The futures market implies a 76 per cent chance of a rise of 50 basis points to 4.25 per cent-4.5 per cent at the December meeting, while a majority of investors expect the target US federal funds rate will peak above 5.0 per cent by next May.

US economic data on Wednesday showed jobless claims increased more than expected last week, while business activity contracted for a fifth month in November.

In Japan, data on Thursday showed manufacturing activity contracted at the fastest pace in two years in November.

Meanwhile, in China, COVID-19 cases continued to surge, with the economic toll from mobility restrictions and lockdowns piling up.

China’s cabinet on Wednesday flagged the possibility of an upcoming cut to banks’ reserve requirement ratio (RRR), pledging new stimulus measures to revive its COVID-battered economy.

The US dollar on Thursday failed to recoup overnight losses of 1.0 per cent with the index standing at 105.89 against a basket of currencies.

In the oil market, prices are set to test a major support level from September, which if breached could see oil tumbling to levels not seen before late 2021, adding to the evidence that inflation likely has started coming down.

US crude oil futures eased 0.2 per cent to $77.79 per barrel, after tumbling more than 3.0 per cent on Wednesday, as the Group of Seven (G7) nations considered a price cap on Russian oil above the current market level.

Brent crude futures fell 0.15 per cent to $85.26.

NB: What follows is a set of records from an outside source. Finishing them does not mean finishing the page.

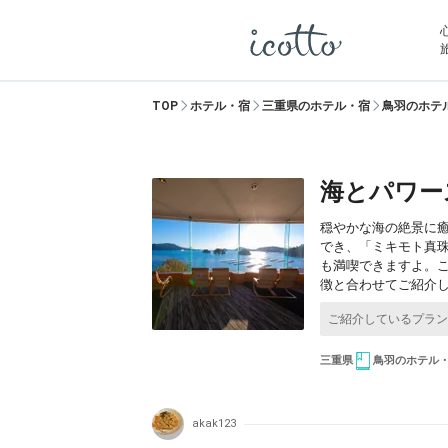
TOP
ホテル・宿
三重県のホテル・宿
鳥羽のホテ
海とパワー
穏やかな海の絶景に
でき、「ミキモト真
も満喫できますよ。
徴と合わせてご紹介
三重県
鳥羽のホテル
akak123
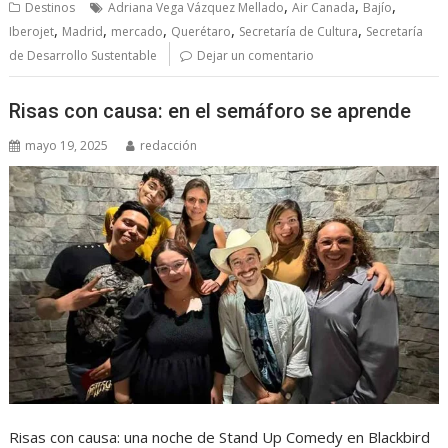
,
,
,
Destinos
Adriana Vega Vázquez Mellado
Air Canada
Bajío
,
,
,
,
,
Iberojet
Madrid
mercado
Querétaro
Secretaría de Cultura
Secretaría
de Desarrollo Sustentable
Dejar un comentario
Risas con causa: en el semáforo se aprende
mayo 19, 2025
redacción
Risas con causa: una noche de Stand Up Comedy en Blackbird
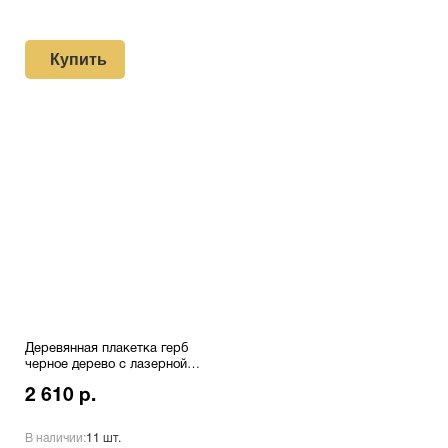
Купить
Деревянная плакетка герб
черное дерево с лазерной
гравировкой Pl 16 RD/Wt
2 610 р.
В наличии:
11 шт.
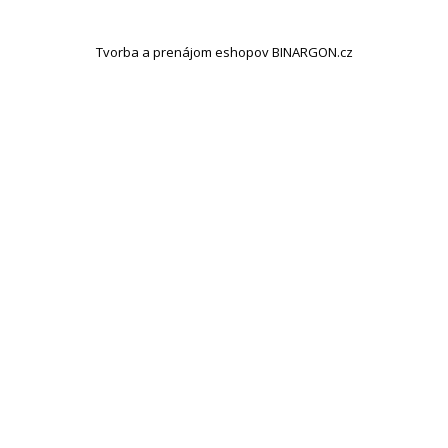
Tvorba a prenájom eshopov BINARGON.cz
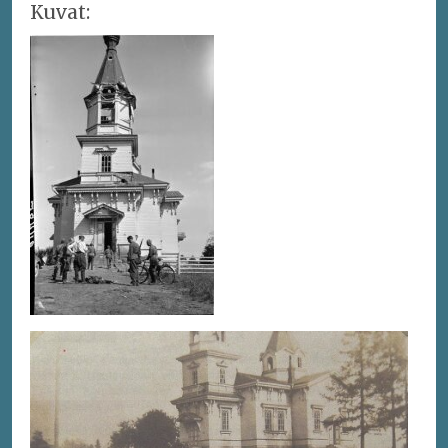
Kuvat:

In the bond market, long-term US 

Treasuries rallied overnight after the Fed minutes. 

Yields on 10-year notes dropped to a huge 79-basis-points deficit to two-year yields, a curve inversion on a scale not seen since the bust of 2000 and, on the face of it, a signal investors expect a deep economic downturn in coming months.

US markets are closed for the Thanksgiving holiday on Thursday.